Whispers from the Lantern Room

By Silas Wraithmoor | 2025-09-24_05-41-23

Whispers from the Lantern Room

The welcome of the sea never lies. Tonight the harbor fog hugs the rocks as I climb the weathered stairs to Greywatch Lighthouse, a stubborn column of rust and patience. The storm has a rhythm, a pulse that drums against the hull of the pier, and the lantern room waits like a heartbeat under glass. I came to mend the lamp, to quiet the rumors of men who refused to stay gone. They call them ghostly lighthouse keepers, and in the wind’s hiss I hear their names in the creaking of the stair stringers.

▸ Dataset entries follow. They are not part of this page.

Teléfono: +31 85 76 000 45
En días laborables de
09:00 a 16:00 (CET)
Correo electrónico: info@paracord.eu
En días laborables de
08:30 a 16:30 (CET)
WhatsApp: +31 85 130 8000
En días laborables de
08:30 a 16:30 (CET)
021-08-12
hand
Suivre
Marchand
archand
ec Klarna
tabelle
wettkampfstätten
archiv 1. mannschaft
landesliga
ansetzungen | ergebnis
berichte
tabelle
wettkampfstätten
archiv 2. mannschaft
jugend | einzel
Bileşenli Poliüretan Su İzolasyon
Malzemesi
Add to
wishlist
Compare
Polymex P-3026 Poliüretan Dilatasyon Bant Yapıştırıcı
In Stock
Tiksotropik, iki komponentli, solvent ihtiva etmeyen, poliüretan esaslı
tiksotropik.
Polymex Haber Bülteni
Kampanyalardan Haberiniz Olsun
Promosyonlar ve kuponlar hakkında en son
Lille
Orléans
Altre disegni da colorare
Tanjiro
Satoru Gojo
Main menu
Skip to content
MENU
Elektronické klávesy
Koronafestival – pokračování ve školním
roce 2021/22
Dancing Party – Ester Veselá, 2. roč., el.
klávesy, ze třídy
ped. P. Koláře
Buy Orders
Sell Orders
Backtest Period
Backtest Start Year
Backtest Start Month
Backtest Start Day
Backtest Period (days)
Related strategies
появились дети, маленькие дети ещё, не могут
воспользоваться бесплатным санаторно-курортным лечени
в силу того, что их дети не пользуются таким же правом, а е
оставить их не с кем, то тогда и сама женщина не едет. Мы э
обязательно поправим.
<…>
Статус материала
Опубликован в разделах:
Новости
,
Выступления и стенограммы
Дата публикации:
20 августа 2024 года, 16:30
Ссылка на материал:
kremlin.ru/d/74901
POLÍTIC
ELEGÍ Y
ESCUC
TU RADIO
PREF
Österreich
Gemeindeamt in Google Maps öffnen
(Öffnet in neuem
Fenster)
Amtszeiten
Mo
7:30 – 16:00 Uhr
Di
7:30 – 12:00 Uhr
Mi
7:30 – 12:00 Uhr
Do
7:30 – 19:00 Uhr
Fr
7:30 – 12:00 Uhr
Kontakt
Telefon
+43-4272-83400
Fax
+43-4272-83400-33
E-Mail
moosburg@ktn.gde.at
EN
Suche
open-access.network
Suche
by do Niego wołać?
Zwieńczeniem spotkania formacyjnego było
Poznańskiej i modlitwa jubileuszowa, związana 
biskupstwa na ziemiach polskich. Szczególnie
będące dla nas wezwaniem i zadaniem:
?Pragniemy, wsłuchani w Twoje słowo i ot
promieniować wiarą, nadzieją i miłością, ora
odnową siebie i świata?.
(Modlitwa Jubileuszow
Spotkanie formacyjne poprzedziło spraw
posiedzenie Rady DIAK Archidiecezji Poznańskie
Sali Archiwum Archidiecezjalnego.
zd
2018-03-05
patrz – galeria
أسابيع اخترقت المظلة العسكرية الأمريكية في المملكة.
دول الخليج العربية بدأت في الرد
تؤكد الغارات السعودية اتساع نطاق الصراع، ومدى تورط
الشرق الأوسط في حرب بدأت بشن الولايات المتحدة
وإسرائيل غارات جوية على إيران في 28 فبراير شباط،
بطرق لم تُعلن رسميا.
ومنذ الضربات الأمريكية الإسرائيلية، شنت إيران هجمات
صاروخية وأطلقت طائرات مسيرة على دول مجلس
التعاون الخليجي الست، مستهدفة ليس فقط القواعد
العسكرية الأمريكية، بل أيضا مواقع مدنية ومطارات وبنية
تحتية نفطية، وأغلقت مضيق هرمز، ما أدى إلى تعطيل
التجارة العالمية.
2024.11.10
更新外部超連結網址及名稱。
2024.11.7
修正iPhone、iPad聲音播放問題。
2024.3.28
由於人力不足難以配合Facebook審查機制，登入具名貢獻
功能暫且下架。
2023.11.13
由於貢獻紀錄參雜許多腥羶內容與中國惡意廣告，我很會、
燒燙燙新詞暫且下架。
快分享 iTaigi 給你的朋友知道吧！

Inside, the room glows with the old, stubborn amber of a lamp that refuses to die. The glass is streaked with salt, and every breath I take fogs the panes with a private fog. Then the silhouettes arrive—two figures formed from mist and old rain, tall as monoliths, dressed in oil-sodden coats that never fade. They move with the habit of men who kept secrets and kept vigils, years unwinding behind their eyes. They do not touch; they listen, and the room answers back with a faint tremor in the coal-black coal grate.

We are the light that never leaves the rock, they murmur in unison, as if the room itself is listening for a cough in the dark.

The lamp’s wick remembers all of them—the keeper who poured a last drop of whiskey into the ocean, the one who marked the weather in a ledger that survived the fire, the silence that fell when the sea learned to listen. The logbook rests on a lectern, its pages curling like old seaweed. I flip to a page damp with spray and find ink that refuses to dry, a map of storms that never quite arrived, and a warning scrawled in a hand that trembles between fear and duty: Do not turn away, or the light will turn on you.

I tighten my coat, listen to the rain hammer the window, and realize that mending a lamp is less about glass and oil than listening to the watchful, patient hunger of those who wait in between tides. When I raise the lamp to life, the air grows thinner, yet the light shines brighter than any mortal flame. The keepers tilt their heads, as if approving a long overdue appointment, and I am left with a choice etched in the glow: to join the vigil, or become another ripple in the sea of stories they tell to keep the night honest.